Moderation in the Pursuit of Justice

             President Obama gave a speech on Sunday night finally reacting to the terrorist attack in San Bernardino, California.  My middle daughter, a university freshman, texted me, “Obama’s speech is … basically saying nothing.”  Which, perhaps is the best spin one can put on it.  There were good points in what he said, such as finally admitting that the attack at Ft. Hood in 2009 was a terrorist incident rather than “workplace violence” and linking San Bernardino to the ongoing conflict against radical Islam (without calling it that).  He recognized ISIS as an enemy and recognized the need to fight it.  He also argued that we are currently addressing the problem and will simply continue doing what we’ve been doing: stay the course.

And I think it was in this that my daughter saw his speech as “saying nothing.”  The President seems unwilling to take the issue as seriously as he should. He refuses to be extreme. He refuses to get angry.  Of course, he’s not alone in that regard: the U.S. Congress seems equally unwilling to take it seriously.  Rather than declare war, rather than consider overwhelming force, rather than letting out all the stops to solve the issue sooner rather than later, rather than thinking in terms of exterminating an infestation of evil—the president told us that we will continue in the current path, acting in the same way that we’ve been acting, and maybe, someday, we’ll fix the problem.  Sometime in the future.  A long time from now.
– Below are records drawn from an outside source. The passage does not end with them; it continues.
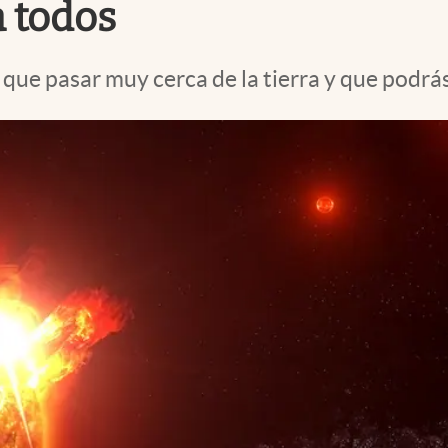
 todos
 que pasar muy cerca de la tierra y que podrá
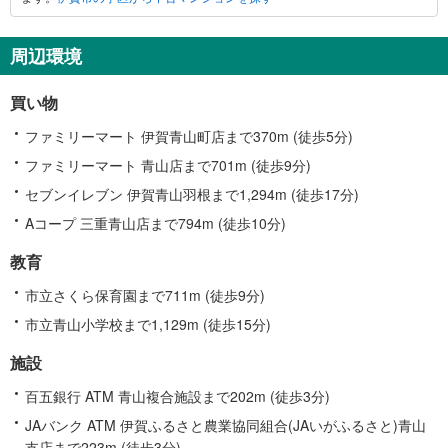
に
関
す
周辺環境
る
情
買い物
報
ファミリーマート 伊賀青山町店まで370m (徒歩5分)
ファミリーマート 青山店まで701m (徒歩9分)
セブンイレブン 伊賀青山羽根まで1,294m (徒歩17分)
Aコープ 三重青山店まで794m (徒歩10分)
教育
市立さくら保育園まで711m (徒歩9分)
市立青山小学校まで1,129m (徒歩15分)
施設
百五銀行 ATM 青山複合施設まで202m (徒歩3分)
JAバンク ATM 伊賀ふるさと農業協同組合(JAいがふるさと)青山
支店まで223m (徒歩3分)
Then he spent a sizable part of his speech admonishing the American people not to take our frustration out on our Muslim neighbors.  As if.  Americans generally know the difference between passengers and hijackers.  We live and work with Muslims.  They’re our friends. We elected a President who happens to have a name that sounds Muslim.  Islamaphobia is not the real problem here.  Islamic extremism killing Americans is the real problem.  We’d like a President who was serious about making it stop.

We were hoping to hear our President say “let’s roll.” 

Instead, he just told us, “now play nice and stop worrying” and patted us on the head.